Few experiences in life are as personally shocking as losing someone important to you. While grief is a universal experience, it is one that never becomes any easier or more predictable. Even though most of us will be faced with our own grief or with the responsibility of helping someone through theirs multiple times, every loss and every grieving process is different. All that you can count on is that this process takes time, which is why trying to find shreds of comfort through any available avenues is so important – looking through old photos, telling stories about the person, and surrounding yourself with people who care and will listen.
One of the most difficult parts of grief, however, is balancing this need to remember with the need to move forward. These two responses often seem mutually exclusive, though, as remembering can begin to feel like dwelling on the past, and moving forward can feel like forgetting the past. What can be a comforting balance is reminding yourself of the role this person has in your future. Memories of specific moments with someone you lost are important to cherish, but a person is so much more than a collection of moments in time. Your loved one was an individual who taught you something, who embodied certain qualities, and who shaped the person you are in some way. Recognizing those impacts a person had on your life and embracing the lessons that they imparted on you is, I believe, how you allow someone who has passed to truly live on.
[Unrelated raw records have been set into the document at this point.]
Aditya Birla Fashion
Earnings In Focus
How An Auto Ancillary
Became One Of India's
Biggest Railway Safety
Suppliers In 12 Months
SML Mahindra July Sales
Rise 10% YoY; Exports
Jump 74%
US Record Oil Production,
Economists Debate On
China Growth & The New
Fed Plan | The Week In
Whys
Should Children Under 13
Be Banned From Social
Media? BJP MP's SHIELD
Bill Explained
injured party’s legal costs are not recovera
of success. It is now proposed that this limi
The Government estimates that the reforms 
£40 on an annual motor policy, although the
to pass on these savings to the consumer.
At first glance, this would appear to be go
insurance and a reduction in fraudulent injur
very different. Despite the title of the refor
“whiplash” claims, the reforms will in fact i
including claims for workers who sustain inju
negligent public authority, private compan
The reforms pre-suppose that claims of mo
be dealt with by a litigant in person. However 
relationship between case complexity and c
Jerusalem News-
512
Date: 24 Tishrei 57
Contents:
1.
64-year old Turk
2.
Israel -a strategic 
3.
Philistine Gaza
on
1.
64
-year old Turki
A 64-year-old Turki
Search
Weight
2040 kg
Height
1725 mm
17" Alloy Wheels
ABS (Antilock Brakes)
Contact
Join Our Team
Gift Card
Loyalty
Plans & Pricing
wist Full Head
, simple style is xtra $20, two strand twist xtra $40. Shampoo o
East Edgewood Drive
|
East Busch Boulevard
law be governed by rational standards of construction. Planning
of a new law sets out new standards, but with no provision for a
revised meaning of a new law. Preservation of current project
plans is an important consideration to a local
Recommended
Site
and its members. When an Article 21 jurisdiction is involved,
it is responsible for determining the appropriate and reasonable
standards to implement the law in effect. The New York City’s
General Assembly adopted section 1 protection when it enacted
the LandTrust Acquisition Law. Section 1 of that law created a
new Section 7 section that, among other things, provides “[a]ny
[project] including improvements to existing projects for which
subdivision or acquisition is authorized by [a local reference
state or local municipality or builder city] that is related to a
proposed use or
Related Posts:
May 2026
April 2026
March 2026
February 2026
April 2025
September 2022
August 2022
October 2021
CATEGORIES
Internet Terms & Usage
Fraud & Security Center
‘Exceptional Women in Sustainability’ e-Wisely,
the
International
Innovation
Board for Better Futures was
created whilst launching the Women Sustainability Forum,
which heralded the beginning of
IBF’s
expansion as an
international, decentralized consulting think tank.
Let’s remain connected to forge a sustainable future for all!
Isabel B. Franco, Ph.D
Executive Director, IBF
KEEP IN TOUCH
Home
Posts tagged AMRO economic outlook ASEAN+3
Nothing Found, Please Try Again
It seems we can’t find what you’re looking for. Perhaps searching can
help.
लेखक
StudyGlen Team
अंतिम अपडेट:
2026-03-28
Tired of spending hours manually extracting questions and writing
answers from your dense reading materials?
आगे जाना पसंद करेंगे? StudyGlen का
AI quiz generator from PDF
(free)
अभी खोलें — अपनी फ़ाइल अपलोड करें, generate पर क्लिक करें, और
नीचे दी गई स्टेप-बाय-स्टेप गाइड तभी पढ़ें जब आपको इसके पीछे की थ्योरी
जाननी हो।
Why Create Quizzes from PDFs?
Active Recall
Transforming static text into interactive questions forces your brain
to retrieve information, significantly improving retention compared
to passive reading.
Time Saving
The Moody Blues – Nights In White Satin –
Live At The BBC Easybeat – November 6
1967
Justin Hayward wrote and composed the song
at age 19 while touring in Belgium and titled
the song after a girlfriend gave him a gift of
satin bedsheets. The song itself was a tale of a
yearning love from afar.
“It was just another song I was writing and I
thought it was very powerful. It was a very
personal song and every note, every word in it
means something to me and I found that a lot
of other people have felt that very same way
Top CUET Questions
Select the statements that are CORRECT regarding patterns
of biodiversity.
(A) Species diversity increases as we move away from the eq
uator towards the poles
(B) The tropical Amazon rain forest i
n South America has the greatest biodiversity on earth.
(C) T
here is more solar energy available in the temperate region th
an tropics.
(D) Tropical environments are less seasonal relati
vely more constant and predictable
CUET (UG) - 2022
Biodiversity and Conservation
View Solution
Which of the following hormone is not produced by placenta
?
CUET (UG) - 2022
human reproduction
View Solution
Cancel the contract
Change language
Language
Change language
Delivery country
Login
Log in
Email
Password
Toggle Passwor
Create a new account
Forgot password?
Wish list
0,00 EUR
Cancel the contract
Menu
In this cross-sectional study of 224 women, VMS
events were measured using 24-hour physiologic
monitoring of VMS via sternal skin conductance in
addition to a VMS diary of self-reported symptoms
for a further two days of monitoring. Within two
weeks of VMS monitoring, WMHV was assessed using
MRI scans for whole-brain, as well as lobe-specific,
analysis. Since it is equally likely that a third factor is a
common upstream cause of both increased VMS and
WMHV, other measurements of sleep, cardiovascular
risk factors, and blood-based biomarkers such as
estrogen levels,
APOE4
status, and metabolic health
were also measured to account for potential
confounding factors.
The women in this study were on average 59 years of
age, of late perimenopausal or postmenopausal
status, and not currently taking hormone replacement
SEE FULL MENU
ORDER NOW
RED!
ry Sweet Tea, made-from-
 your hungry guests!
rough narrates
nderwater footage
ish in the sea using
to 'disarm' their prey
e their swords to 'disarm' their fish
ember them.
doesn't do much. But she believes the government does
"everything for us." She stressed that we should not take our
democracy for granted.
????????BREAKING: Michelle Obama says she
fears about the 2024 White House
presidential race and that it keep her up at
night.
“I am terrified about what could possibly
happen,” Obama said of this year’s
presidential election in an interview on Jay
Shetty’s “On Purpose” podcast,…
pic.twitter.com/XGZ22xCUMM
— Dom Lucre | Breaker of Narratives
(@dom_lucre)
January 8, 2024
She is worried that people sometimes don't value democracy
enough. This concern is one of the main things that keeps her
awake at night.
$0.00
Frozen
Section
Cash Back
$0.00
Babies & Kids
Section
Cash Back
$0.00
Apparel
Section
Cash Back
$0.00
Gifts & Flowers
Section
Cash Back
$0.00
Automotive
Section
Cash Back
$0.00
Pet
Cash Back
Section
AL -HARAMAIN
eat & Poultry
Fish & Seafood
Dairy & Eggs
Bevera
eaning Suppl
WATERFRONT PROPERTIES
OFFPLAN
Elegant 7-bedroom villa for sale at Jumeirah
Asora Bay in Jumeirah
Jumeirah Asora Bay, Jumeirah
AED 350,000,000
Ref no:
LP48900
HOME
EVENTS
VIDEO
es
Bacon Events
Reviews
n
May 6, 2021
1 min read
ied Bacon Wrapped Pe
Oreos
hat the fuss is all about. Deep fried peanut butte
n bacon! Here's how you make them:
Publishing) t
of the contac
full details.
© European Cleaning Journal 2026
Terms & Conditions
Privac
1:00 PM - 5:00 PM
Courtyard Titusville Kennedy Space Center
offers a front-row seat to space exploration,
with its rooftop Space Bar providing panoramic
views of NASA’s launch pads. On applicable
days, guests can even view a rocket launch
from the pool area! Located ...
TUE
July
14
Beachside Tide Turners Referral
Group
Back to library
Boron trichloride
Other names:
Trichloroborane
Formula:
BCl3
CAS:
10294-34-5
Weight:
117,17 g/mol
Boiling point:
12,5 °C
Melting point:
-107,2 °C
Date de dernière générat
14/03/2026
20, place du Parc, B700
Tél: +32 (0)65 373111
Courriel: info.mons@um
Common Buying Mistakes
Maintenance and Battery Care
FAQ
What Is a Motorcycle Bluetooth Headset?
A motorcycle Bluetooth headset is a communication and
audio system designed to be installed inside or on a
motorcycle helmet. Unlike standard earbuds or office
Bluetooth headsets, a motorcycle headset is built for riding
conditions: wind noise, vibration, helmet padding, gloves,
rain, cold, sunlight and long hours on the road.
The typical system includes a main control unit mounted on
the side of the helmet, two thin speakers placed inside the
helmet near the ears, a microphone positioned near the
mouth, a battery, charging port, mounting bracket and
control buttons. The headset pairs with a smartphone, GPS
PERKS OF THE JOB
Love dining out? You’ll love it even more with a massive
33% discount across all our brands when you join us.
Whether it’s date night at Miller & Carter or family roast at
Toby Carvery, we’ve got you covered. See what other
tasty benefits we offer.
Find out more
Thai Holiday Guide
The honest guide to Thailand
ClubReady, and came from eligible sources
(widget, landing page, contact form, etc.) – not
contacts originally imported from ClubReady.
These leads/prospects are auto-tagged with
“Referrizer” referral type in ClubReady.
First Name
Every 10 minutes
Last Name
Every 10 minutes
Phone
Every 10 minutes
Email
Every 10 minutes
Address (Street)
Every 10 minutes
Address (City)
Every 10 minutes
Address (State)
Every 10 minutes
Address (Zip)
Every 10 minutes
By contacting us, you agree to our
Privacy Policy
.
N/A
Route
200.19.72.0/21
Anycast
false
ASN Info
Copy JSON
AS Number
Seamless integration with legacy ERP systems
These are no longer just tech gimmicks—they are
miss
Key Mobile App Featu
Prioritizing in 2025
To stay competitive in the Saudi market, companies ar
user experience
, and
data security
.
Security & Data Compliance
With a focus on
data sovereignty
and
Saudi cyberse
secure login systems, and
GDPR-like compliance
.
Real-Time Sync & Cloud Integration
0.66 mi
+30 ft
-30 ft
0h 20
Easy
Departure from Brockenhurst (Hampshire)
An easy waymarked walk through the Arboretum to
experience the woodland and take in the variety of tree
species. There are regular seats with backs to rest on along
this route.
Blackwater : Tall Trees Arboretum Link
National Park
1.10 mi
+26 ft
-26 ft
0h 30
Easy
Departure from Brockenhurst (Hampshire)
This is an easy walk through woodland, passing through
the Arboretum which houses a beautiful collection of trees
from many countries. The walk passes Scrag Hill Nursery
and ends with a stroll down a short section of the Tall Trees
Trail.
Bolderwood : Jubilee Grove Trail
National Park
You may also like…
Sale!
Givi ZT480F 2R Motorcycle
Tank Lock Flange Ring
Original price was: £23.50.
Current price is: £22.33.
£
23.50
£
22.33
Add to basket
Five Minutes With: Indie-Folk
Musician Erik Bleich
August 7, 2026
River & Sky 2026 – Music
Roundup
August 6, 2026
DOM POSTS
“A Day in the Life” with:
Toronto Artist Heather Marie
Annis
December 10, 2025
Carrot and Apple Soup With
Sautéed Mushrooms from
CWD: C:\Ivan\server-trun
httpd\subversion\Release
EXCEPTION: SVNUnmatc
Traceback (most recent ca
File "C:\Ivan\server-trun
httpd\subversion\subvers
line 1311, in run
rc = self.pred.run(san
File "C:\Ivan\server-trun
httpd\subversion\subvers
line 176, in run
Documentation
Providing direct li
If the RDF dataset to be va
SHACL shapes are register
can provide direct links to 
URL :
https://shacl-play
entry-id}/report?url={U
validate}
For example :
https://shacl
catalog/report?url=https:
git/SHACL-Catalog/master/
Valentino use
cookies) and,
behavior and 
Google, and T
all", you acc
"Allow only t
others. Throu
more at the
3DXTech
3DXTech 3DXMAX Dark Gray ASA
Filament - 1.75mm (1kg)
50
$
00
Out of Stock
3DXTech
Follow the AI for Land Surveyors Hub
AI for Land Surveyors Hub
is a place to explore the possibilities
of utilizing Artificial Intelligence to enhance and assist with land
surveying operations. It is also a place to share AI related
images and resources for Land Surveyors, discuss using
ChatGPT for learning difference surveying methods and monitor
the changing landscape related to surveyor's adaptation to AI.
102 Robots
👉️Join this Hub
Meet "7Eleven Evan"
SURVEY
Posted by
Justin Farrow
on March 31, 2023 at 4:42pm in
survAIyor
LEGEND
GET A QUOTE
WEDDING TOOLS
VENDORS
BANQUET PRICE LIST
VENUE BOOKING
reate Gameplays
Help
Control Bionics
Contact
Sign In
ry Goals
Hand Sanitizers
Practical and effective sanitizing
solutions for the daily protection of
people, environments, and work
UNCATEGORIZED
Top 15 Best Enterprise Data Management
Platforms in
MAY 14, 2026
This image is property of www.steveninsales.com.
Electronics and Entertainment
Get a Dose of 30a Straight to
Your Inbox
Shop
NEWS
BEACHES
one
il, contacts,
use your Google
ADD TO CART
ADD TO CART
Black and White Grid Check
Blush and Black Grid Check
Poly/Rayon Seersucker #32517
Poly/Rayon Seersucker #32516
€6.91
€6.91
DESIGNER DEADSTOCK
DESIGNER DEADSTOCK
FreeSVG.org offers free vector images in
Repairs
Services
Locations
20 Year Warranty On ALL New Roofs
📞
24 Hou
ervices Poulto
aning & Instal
When we think of the traits of someone we’ve lost that persist in those who are still living, it’s easy to think of physical characteristics or other traits we share merely through DNA. Since losing my grandparents, I know I can still see my grandfather’s eyes and my grandmother’s smile in my mom and her two siblings. However, the far more powerful reminders of who my grandparents were lie in the words and actions of those they knew – myself included. I remember my grandfather as an example of how to be caring, patient, and courageous; I remember my grandmother as an example of how to be resilient, passionate, and generous. Because of their example, I find that one of the best ways to honor their memory is to appreciate how they inspired these qualities in others and to try to embody these qualities myself.
If you’re currently dealing with your own loss, try not to only view this person as part of your past – try to bring them into your future through the lessons they taught you. Maybe there’s something this person frequently told you that you can remember in important moments. Maybe your loved one brought out a certain quality in you that made you a better version of yourself. Maybe their mere example during difficult times in their lives inspired you to follow the wisdom of their actions. Ultimately, while memories might someday fade as they become more distant, we can always learn to be better individuals through the example of the people in our lives who came before us.